Olympus Episode 1.10 Heritage

Episode Premiere
Jun 11, 2015
Genre
Fantasy
Production Company
Reunion Pictures, Olympus TV, Great Point Media
Official Site
http://www.syfy.com/olympus
Episode Premiere
Jun 11, 2015
Genre
Fantasy
Period
2015 - Now
Production Co
Reunion Pictures, Olympus TV, Great Point Media
Distributor
Syfy
Official Site
http://www.syfy.com/olympus
Director
Amanda Tapping
Screenwriter
Nick Willing
Main Cast
  • Matt Frewer
  • Sonita Henry
  • Cas Anvar
  • Graham Shiels

Still pinned beneath the bandit's carcass, Medea hallucinates her dead sons, Tisander and Alcimenes. Tisander's trying to free her ties, but Alcimenes reminds his younger brother Medea killed them to get back at their father, Jason. Medea whispers that she's sorry; she loved them. Lykos appears and warns Tisander away: "It's not her time." Tisander kisses his mother and Lykos leads both boys away. Medea stares at the wristlet with the spider on it Tisander left in her hand until it disappears -- but she realizes his ghost did untie her. She frees herself and wriggles out from under the corpse.

Oracle tells Minos to send men into the mountains after Hero -- into all the mountains. Minos says it's too big a job, and asks if maybe her vision is too ambiguous to act on. After all, before, she thought the vision said Aegeus was the destroyer king. Is she sure the Lexicon is a curse, not a blessing? And how do the gods expect them to change their destiny without help? Faced with the prospect of the world's end, Oracle again asks Gaia for an assist, and is shown a flash of Medea.

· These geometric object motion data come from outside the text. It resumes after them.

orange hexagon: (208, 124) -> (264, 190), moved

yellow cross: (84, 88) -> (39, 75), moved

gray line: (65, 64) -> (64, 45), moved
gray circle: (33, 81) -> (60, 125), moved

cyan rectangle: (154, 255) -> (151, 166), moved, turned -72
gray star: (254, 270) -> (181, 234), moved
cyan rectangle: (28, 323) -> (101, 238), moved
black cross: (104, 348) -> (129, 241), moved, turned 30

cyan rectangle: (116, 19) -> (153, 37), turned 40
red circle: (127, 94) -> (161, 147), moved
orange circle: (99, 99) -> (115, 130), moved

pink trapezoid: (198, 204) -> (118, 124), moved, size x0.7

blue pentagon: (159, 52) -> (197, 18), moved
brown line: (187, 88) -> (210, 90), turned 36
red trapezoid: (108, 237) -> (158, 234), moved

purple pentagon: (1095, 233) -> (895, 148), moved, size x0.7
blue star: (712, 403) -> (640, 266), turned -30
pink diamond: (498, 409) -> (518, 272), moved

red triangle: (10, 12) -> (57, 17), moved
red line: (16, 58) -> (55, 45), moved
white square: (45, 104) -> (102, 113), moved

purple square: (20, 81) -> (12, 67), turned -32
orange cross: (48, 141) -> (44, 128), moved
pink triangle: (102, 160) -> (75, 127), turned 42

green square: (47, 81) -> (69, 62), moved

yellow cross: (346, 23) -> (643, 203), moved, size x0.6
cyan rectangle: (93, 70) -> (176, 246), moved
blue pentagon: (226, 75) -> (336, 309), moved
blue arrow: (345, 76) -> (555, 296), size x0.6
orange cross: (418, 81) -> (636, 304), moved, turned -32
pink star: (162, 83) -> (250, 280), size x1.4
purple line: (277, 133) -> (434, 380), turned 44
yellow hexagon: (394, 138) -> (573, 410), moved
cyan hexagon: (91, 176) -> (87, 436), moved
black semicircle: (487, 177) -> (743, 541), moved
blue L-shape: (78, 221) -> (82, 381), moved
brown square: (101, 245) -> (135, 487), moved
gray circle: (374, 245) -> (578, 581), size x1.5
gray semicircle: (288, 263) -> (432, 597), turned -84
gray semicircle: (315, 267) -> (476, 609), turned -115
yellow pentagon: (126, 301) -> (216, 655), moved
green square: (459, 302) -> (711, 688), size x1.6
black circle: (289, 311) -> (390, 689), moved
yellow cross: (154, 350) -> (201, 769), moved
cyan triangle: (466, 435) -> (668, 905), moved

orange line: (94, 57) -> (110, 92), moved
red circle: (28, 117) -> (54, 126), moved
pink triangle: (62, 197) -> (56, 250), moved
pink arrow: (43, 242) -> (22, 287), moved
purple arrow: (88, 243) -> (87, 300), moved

Medea limps to the doorway under the golden apple, and finds Ariadne's shawl. Inside, she hears Hero moaning from inside Pandora's tomb, and the lid opens to reveal Hero floating on the surface.

The scribe assigned to follow Medea isn't revealing anything; he's still high on Medea's valerian tea, and Minos' threats and Oracle's face-slaps aren't helping (though Minos seems kind of turned on by Oracle's interrogation techniques). The scribe finally remembers where he last saw Medea: with Daedalus.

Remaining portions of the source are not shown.